Tagata Pasifika

The Pacific voice on
New Zealand television

since 1987

Sima Urale and artist Coco Solid receive Arts Foundation Laureate Awards

Samoan-born filmmaker Sima Urale. Photo / Nan Sirisamphan

Two Pacific artists are among the recipients of the 2019 Arts Foundation Laureates Awards, which recognise exceptional artists with a $25,000 grant to empower their growth and their work.

Sima Urale and Jessica Hansell aka ‘Coco Solid’ are two of the 10 high-calibre artists that were awarded this year. 

Samoan-born filmmaker and actor Sima Urale moved with her family to Wellington when she was 7 years old. 

“We moved here in 1974, so I’m an immigrant. Mum [artist Pusi Urale], she wanted us to see what other people were going through. I think that’s the thing that’s allowed me to empathise.”

She says storytelling is about conveying an entire world and belief system and refers to it as one of the most powerful tools she is privileged to access. 

Her debut film was O Tamaiti (1996), which won Best Short at the Venice Film Festival, the Asia Pacific Screen Awards and the NZ Film & TV Awards, as well as a Silver Plaque at the Chicago International Film Festival.

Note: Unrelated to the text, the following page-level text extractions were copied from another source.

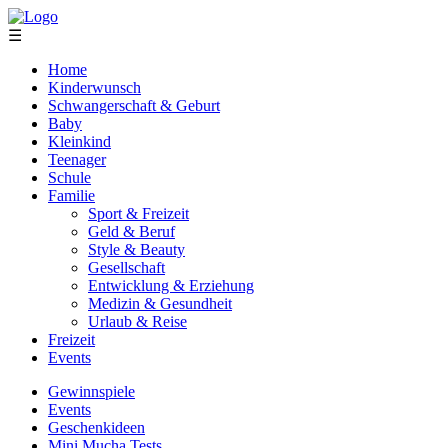
☰
Home
Kinderwunsch
Schwangerschaft & Geburt
Baby
Kleinkind
Teenager
Schule
Familie
Sport & Freizeit
Geld & Beruf
Style & Beauty
Gesellschaft
Entwicklung & Erziehung
Medizin & Gesundheit
Urlaub & Reise
Freizeit
Events
Gewinnspiele
Events
Geschenkideen
Mini Mucha Tests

Other films include Velvet Dreams (1997) which screened at the NZ and Hawaii film festivals and won Best Documentary Award at Canada’s Yorkton Short Film and Video Festival, and Still Life (2001) which became the first New Zealand short to take the top award at the Montreal World Film Festival. She then directed Coffee and Allah (2007) and her first feature film Apron Strings (2008), both written by Shuchi Kothari.

“I think as an artist you always want to get things off your chest. So, Still Life, you know, [that was about] the whole issue of euthanasia. I just had to get it off my chest and write about it. And those are the types of stories that actually affect society and hopefully bring change to people.”

Jessica Hansell aka ‘Coco Solid’. Photo / Nan Sirisamphan

Other awardee, Jessica Hansell, is of Māori, German and Samoan heritage, and is a musician, writer, director, producer and artist. She entered the Auckland music scene at 19 years old and was a part of all girl band The Pussies. Since 2003 she has independently produced nine albums.

She says her work is driven by her desire to make alternative experiences visible. In 2017 she partnered with the Spinoff and fellow musician Trixie Darko to launch Equalise My Vocals, a campaign calling out sexism and racism in the music industry.

“In recent years I’ve learned my voice, be it literal or figurative, that’s my weapon of choice, that’s the one that always makes people say, ‘oh thank God you are here.’

She is also the creator if animated TV series Aroha Bridge.